▶ DATA EXTRACTS
————

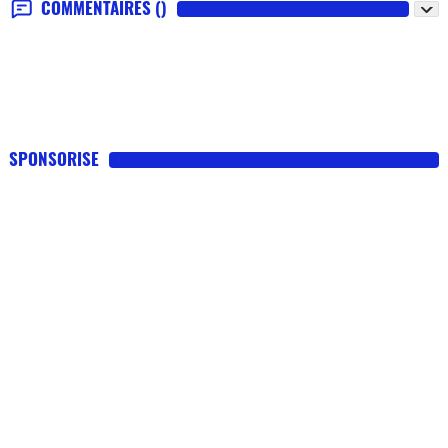
COMMENTAIRES
()
SPONSORISE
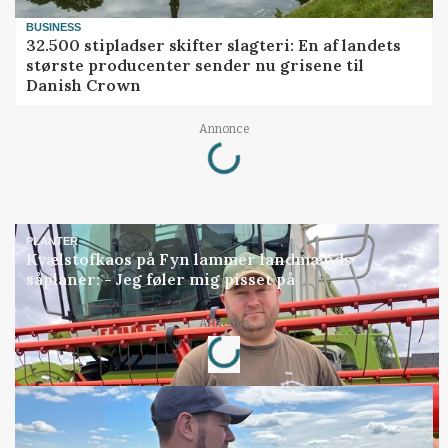
BUSINESS
32.500 stipladser skifter slagteri: En af landets
største producenter sender nu grisene til
Danish Crown
Loading...
Annonce
PLANTER
Kvælstofkaos på Fyn lammer landmænds
såplaner: - Jeg føler mig pisset på
Loading...
Annonce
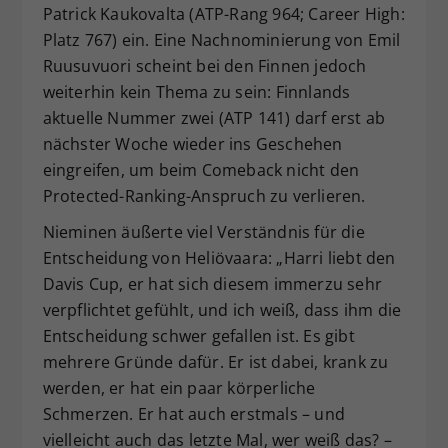
Patrick Kaukovalta (ATP-Rang 964; Career High:
Platz 767) ein. Eine Nachnominierung von Emil
Ruusuvuori scheint bei den Finnen jedoch
weiterhin kein Thema zu sein: Finnlands
aktuelle Nummer zwei (ATP 141) darf erst ab
nächster Woche wieder ins Geschehen
eingreifen, um beim Comeback nicht den
Protected-Ranking-Anspruch zu verlieren.
Nieminen äußerte viel Verständnis für die
Entscheidung von Heliövaara: „Harri liebt den
Davis Cup, er hat sich diesem immerzu sehr
verpflichtet gefühlt, und ich weiß, dass ihm die
Entscheidung schwer gefallen ist. Es gibt
mehrere Gründe dafür. Er ist dabei, krank zu
werden, er hat ein paar körperliche
Schmerzen. Er hat auch erstmals – und
vielleicht auch das letzte Mal, wer weiß das? –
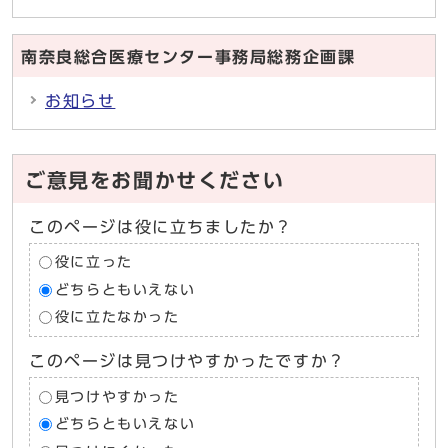
南奈良総合医療センター事務局総務企画課
お知らせ
ご意見をお聞かせください
このページは役に立ちましたか？
役に立った
どちらともいえない
役に立たなかった
このページは見つけやすかったですか？
見つけやすかった
どちらともいえない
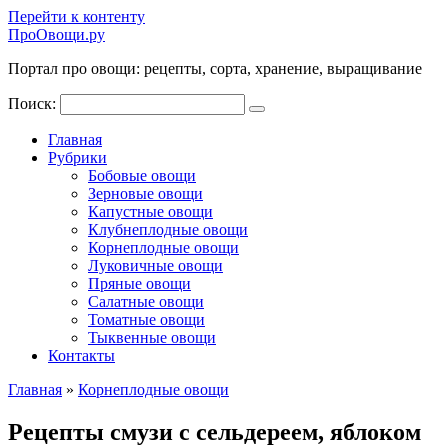
Перейти к контенту
ПроОвощи.ру
Портал про овощи: рецепты, сорта, хранение, выращивание
Поиск:
Главная
Рубрики
Бобовые овощи
Зерновые овощи
Капустные овощи
Клубнеплодные овощи
Корнеплодные овощи
Луковичные овощи
Пряные овощи
Салатные овощи
Томатные овощи
Тыквенные овощи
Контакты
Главная
»
Корнеплодные овощи
Рецепты смузи с сельдереем, яблоком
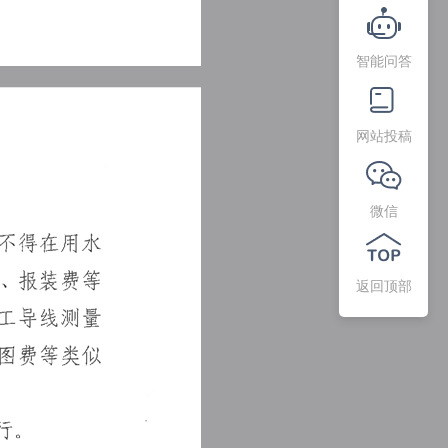
智能问答
网站投稿
微信
返回顶部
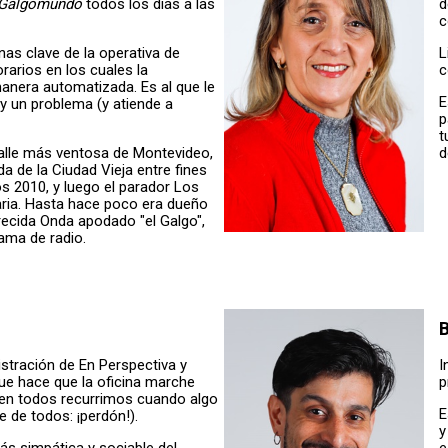
e Galgomundo
todos los días a las
d
c
as clave de la operativa de
L
rarios en los cuales la
c
nera automatizada. Es al que le
E
y un problema (y atiende a
p
t
calle más ventosa de Montevideo,
d
a de la Ciudad Vieja entre fines
os 2010, y luego el parador Los
aria. Hasta hace poco era dueño
ecida Onda apodado "el Galgo",
ama de radio.
B
stración de En Perspectiva y
I
ue hace que la oficina marche
p
ien todos recurrimos cuando algo
E
e de todos: ¡perdón!).
y
ás simpática y sociable del
e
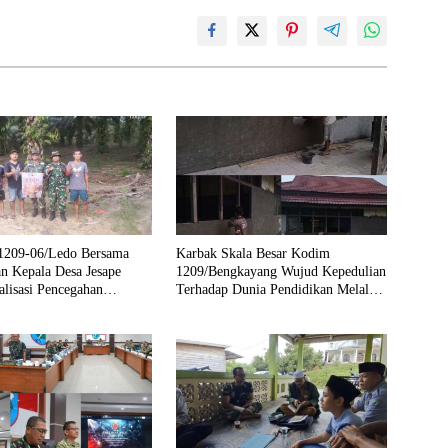
1209-06/Ledo Bersama
Karbak Skala Besar Kodim
an Kepala Desa Jesape
1209/Bengkayang Wujud Kepedulian
alisasi Pencegahan
Terhadap Dunia Pendidikan Melalui
Rehab Sekolah Capai 30 Persen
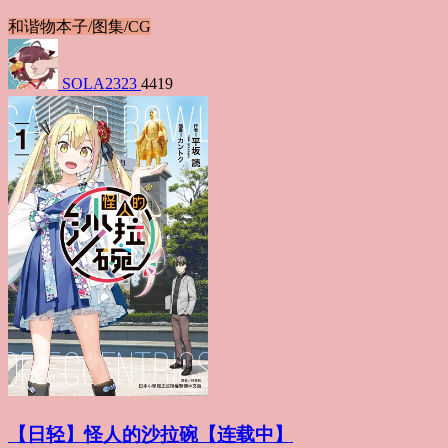
和谐物
本子/图集/CG
SOLA2323
4419
【日轻】怪人的沙拉碗【连载中】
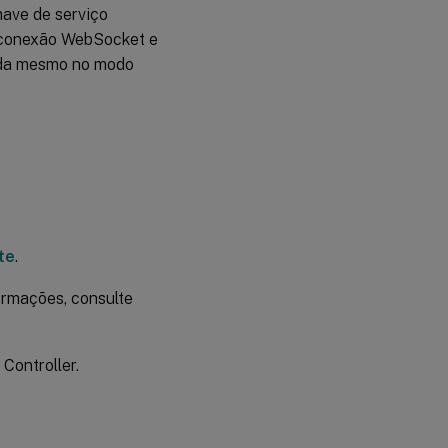
have de serviço
a conexão WebSocket e
ida mesmo no modo
te
.
formações, consulte
Controller.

————

▶ ACTIVITY
Which lines of the data include the string "Entscheidung"? Copy each of them.

▶ TASK OUTPUT
Entscheidung von Heliövaara: „Harri liebt den
Entscheidung schwer gefallen ist. Es gibt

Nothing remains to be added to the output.